Sixth, the depth of the depression that caused chronic unemployment (20-30%) accounted for cultural shocks as described in the literature of that era. Today the US and EU have around 10% unemployment (much higher with hidden unemployment and underemployment), but not nearly as ominous as the 1930s levels. Moreover, governments today offer some relief through social programs, they are investing in some labour-stimulus programs, and it appears that by the end of 2011 job-growth may stimulate the next economic upturn. However, that may not last long. After the 2012 general election, there may be another economic downturn.

America’s leadership under Obama a year after he took office has a mixed record at best. Obama is the product of a well-polished Democratic machine coming to power and confronting the problems of the worst President in America’s modern history. Hoover and FDR lived before the TV and internet era, when ideology and the politician’s credibility on the effectiveness of their policies was a dominant feature. 

By contrast, Obama grew up in an era of marketing and packaging of politicians by PR firms, an era in which strong domestic and foreign lobbies shape political agendas and finance campaigns to determine who wins, an era when ‘spin doctors’ are far more effective than Las Vegas illusionists in shaping public opinion.
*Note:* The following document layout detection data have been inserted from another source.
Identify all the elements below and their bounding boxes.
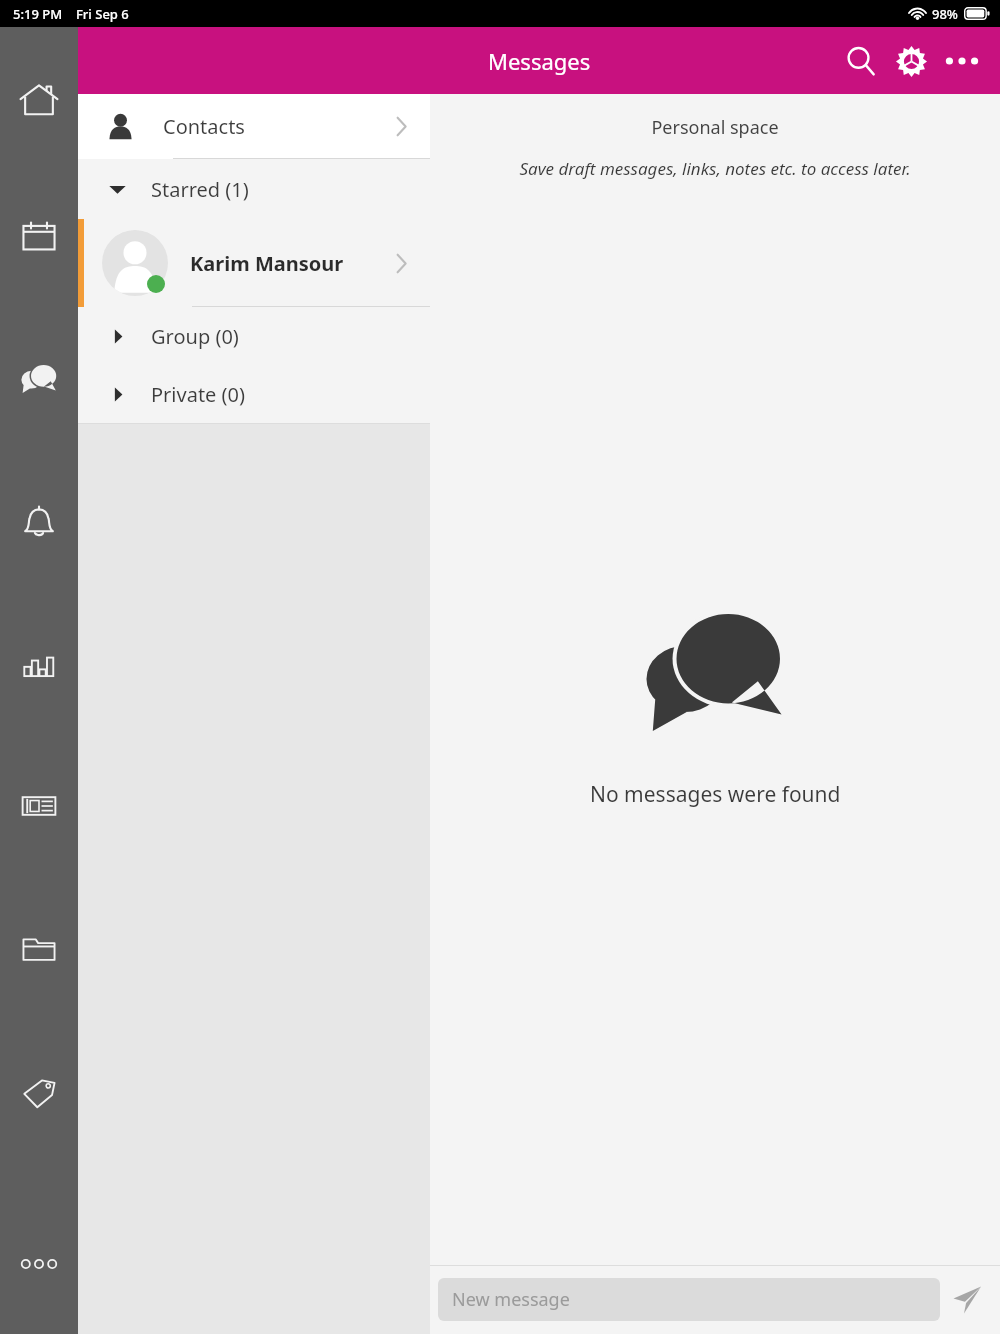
button[interactable]: Statistics (0, 643, 78, 689)
button[interactable]: More (0, 1238, 78, 1334)
staticText: Save draft messages, links, notes etc. t… (430, 157, 1000, 180)
button[interactable]: Karim Mansour (78, 219, 430, 307)
button[interactable]: Send (940, 1273, 994, 1327)
staticText: Fri Sep 6 (76, 5, 129, 23)
staticText: Personal space (430, 115, 1000, 140)
staticText: Messages (488, 46, 591, 76)
button[interactable]: Contacts (78, 94, 430, 159)
staticText: Group (0) (151, 323, 239, 350)
staticText: Private (0) (151, 381, 246, 408)
button[interactable]: Notifications (0, 499, 78, 545)
staticText: New message (452, 1287, 570, 1312)
staticText: Karim Mansour (190, 250, 344, 277)
button[interactable]: Private (0) (78, 365, 430, 423)
staticText: 98% (932, 5, 958, 23)
staticText: Contacts (163, 113, 245, 140)
button[interactable]: Tags (0, 1070, 78, 1116)
button[interactable]: Messages (0, 355, 78, 401)
staticText: No messages were found (590, 780, 841, 809)
button[interactable]: Search (836, 36, 886, 86)
button[interactable]: Files (0, 926, 78, 972)
button[interactable]: Calendar (0, 213, 78, 259)
button[interactable]: Settings (886, 36, 936, 86)
staticText: 5:19 PM (13, 5, 63, 23)
staticText: Starred (1) (151, 176, 249, 203)
button[interactable]: More options (936, 35, 988, 87)
button[interactable]: Starred (1) (78, 159, 430, 219)
button[interactable]: Group (0) (78, 307, 430, 365)
button[interactable]: News (0, 783, 78, 829)
button[interactable]: Home (0, 77, 78, 123)
button[interactable]: New message (438, 1278, 940, 1321)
Obama is a reflection of a superficial hedonistic self-indulgent culture that believes if hero-politicians look, sound, and behave as people want to perceive them, then all is well and success is ours if we merely call it so. 
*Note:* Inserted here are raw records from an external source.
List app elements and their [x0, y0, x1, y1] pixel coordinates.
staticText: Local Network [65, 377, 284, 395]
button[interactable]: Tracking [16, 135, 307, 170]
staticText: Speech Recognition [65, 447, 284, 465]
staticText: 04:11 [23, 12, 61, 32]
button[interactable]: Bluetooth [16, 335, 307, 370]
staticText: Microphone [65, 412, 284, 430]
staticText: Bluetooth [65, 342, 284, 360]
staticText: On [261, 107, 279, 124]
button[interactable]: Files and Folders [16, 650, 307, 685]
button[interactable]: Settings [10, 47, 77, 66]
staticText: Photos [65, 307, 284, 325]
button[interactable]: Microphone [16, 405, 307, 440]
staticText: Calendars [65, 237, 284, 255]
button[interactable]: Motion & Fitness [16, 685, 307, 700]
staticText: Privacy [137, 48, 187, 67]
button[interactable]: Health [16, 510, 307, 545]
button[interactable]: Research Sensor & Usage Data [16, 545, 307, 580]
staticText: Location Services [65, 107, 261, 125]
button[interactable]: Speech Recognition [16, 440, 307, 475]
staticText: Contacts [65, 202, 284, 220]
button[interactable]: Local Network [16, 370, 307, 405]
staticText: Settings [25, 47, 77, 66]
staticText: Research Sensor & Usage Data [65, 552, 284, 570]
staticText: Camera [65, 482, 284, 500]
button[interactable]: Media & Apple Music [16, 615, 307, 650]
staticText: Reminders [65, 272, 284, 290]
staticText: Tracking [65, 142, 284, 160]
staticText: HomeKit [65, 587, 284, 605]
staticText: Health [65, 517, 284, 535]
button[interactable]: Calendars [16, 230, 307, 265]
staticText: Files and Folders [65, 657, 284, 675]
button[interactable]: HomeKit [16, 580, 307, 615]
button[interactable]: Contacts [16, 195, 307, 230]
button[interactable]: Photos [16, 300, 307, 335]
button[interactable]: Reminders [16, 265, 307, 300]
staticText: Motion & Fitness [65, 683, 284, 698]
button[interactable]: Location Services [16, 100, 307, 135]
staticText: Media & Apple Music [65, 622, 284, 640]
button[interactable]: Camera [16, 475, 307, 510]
Obama is pursuing policies that exacerbate deficit spending (more foreign borrowing that consequently weakens the already debilitated dollar) and not necessarily to restructure the civilian economy on a sound basis but to feed the Pentagon’s bottomless money pit and the financial elites who caused the current crisis. Where is the evidence that Obama has done anything other than to strengthen the financial elites who have no intention of changing the way they do business, including collecting massive salaries, stock options, bonuses, and other corporate perks? 

Where is the evidence that Nobel Peace Prize winner Obama has done anything substantive to end costly and destabilizing military conflicts, which were contributing causes to the current crisis? He appeared somewhat awkward receiving the Nobel Peace Prize and politely noted that others were more deserving – this speech on the day thousands more US troops headed for the land that produces 80% of the world heroin! If the grand accomplishment of this president is not in foreign affairs, and it is clearly not, and it does not rest in major economic/financial restructuring that would stabilize society, where is Obama's forte?
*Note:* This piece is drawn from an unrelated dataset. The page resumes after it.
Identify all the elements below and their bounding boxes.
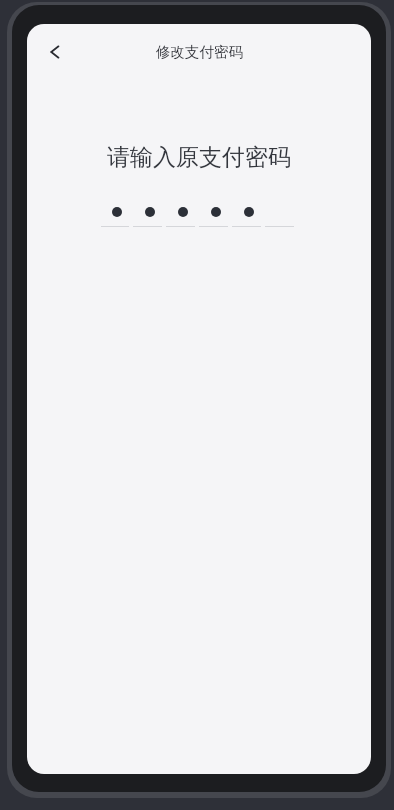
staticText: 修改支付密码: [156, 43, 243, 61]
staticText: 请输入原支付密码: [27, 143, 371, 172]
button[interactable]: Back: [33, 30, 77, 74]
button[interactable]: Payment password input: [101, 202, 298, 242]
After eight years of Bush in the White House, Obama spells relief for America and the world but only as a symbol and nothing more. Beneath the symbolism, it seems that he is not and most likely will not evolve into another FDR, as some analysts would love to compare him whether they are motivated by approval or disapproval of his administration and its policies. 

Nor does he measure up to Hoover who laid the foundations for FDR (Cordell Hull’s) foreign policy, managed the budget responsibly against immense pressures, and tried to conduct policy against a domestic and foreign environment that was not nearly as cooperative and welcoming to Hoover as it is to Obama. That he may win another term is probably a safe bet; but that he will accomplish even less in his second term as he becomes even more conservative in policies and he is unable to strengthen democracy by strengthening the middle class and workers is also a safe bet.